_Exercise prompt_. With pictures excluded, copy word for word the lines in the data below from the line containing "Like Paper Crave on Facebook" through the line containing "in Leitrim, ON".

Data shown below:

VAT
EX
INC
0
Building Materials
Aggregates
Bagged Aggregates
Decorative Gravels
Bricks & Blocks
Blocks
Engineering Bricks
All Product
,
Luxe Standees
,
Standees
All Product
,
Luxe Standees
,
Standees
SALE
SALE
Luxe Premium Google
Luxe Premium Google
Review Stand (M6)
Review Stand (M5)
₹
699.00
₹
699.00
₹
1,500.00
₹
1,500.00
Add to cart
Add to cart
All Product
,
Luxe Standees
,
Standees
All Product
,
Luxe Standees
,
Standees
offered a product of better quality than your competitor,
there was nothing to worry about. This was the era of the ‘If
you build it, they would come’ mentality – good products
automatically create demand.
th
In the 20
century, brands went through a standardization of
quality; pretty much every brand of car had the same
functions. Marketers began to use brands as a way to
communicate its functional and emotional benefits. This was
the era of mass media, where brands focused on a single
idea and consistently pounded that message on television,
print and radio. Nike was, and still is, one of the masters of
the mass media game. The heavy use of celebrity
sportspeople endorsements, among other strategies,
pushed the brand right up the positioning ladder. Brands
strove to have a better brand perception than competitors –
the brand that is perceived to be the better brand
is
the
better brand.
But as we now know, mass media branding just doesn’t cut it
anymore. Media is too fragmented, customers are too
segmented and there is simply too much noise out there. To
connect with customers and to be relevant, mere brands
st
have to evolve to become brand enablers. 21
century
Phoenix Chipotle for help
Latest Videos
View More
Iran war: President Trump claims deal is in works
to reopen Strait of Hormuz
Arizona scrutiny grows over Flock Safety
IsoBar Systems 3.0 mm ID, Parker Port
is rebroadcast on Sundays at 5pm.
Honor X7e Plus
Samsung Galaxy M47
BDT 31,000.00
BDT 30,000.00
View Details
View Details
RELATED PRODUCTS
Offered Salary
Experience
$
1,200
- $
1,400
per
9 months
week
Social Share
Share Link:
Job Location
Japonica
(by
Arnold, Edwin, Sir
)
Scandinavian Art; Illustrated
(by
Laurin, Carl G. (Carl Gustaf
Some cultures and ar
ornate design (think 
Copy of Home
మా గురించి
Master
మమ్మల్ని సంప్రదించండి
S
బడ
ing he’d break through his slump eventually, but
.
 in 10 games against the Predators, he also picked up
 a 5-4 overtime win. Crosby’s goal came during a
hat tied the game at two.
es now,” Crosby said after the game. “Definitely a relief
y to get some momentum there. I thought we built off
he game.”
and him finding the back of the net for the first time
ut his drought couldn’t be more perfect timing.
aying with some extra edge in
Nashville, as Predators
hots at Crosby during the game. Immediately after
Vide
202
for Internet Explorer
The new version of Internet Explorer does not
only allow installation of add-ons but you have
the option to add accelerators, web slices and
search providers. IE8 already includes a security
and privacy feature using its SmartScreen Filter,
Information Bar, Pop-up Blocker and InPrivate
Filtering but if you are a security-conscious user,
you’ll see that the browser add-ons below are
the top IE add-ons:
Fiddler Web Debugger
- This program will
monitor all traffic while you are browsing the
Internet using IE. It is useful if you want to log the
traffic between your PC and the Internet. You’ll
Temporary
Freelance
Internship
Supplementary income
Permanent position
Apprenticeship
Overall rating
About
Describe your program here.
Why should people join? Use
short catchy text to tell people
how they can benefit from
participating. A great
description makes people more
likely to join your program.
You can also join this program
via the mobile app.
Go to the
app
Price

End of Data shown.
Data shown below:

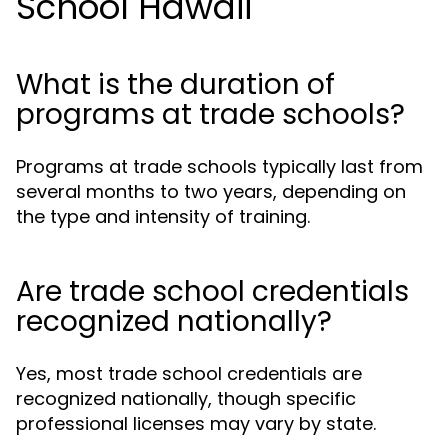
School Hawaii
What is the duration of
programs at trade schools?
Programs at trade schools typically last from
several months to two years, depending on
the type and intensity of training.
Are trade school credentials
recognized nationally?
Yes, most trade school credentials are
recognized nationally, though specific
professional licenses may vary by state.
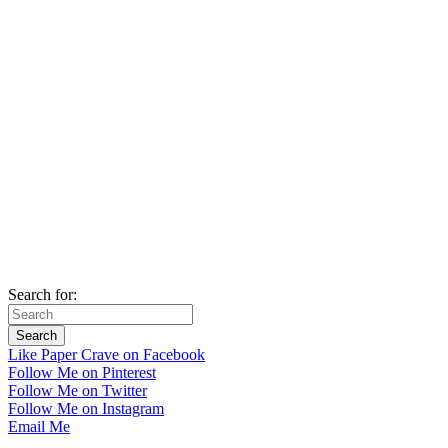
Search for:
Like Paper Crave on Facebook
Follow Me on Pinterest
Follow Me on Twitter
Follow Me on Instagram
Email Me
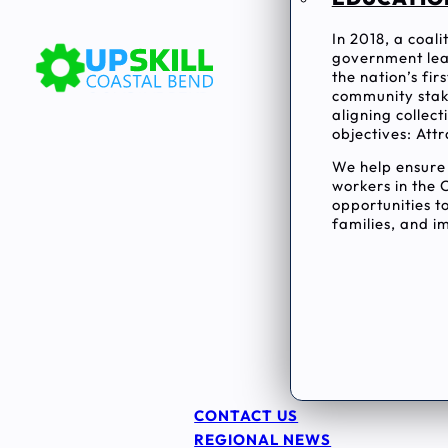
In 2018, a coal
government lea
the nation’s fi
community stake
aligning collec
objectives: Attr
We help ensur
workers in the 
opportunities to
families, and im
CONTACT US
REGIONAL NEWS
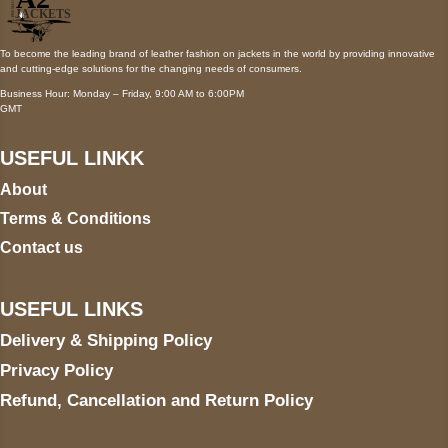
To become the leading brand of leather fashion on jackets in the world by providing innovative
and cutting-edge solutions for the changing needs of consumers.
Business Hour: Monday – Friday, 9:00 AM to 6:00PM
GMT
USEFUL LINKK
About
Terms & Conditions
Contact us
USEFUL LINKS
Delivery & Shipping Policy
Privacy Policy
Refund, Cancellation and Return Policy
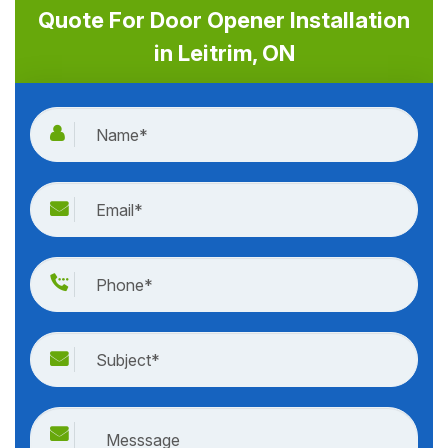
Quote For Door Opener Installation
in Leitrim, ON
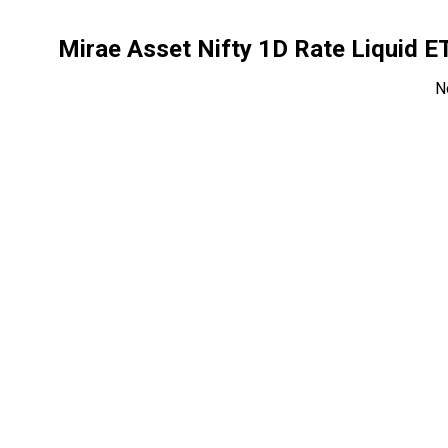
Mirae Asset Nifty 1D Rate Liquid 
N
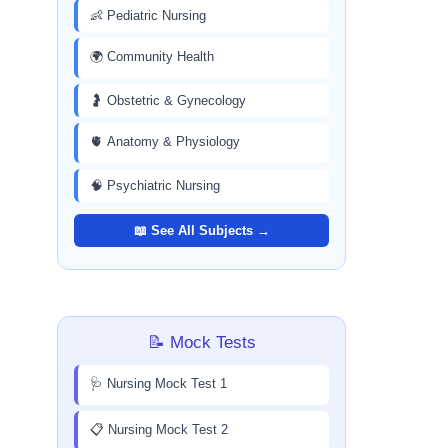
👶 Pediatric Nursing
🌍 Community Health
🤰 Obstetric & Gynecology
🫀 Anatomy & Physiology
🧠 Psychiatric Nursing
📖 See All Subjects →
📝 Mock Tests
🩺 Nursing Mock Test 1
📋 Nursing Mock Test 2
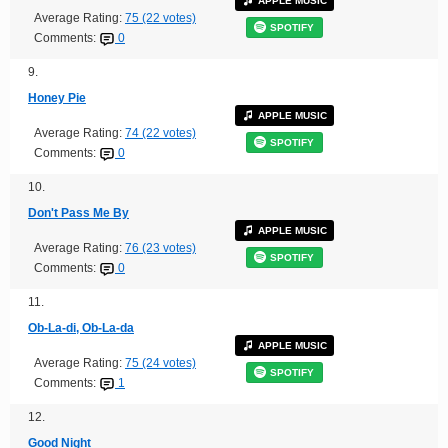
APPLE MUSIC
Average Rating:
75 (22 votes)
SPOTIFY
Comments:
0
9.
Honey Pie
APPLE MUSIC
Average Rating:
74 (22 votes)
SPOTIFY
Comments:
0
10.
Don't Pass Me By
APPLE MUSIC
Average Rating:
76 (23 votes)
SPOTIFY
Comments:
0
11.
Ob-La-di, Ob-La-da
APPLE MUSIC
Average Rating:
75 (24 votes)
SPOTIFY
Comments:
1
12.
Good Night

End of Data shown.

_Output of the task_.
Like Paper Crave on Facebook
Follow Me on Pinterest
Follow Me on Twitter
Follow Me on Instagram
Email Me
In 2018, a coal
government lea
the nation’s fi
community stake
aligning collec
objectives: Attr
We help ensur
workers in the 
opportunities to
families, and im
CONTACT US
REGIONAL NEWS
To become the leading brand of leather fashion on jackets in the world by providing innovative
and cutting-edge solutions for the changing needs of consumers.
Business Hour: Monday – Friday, 9:00 AM to 6:00PM
GMT
USEFUL LINKK
About
Terms & Conditions
Contact us
USEFUL LINKS
Delivery & Shipping Policy
Privacy Policy
Refund, Cancellation and Return Policy
Quote For Door Opener Installation
in Leitrim, ON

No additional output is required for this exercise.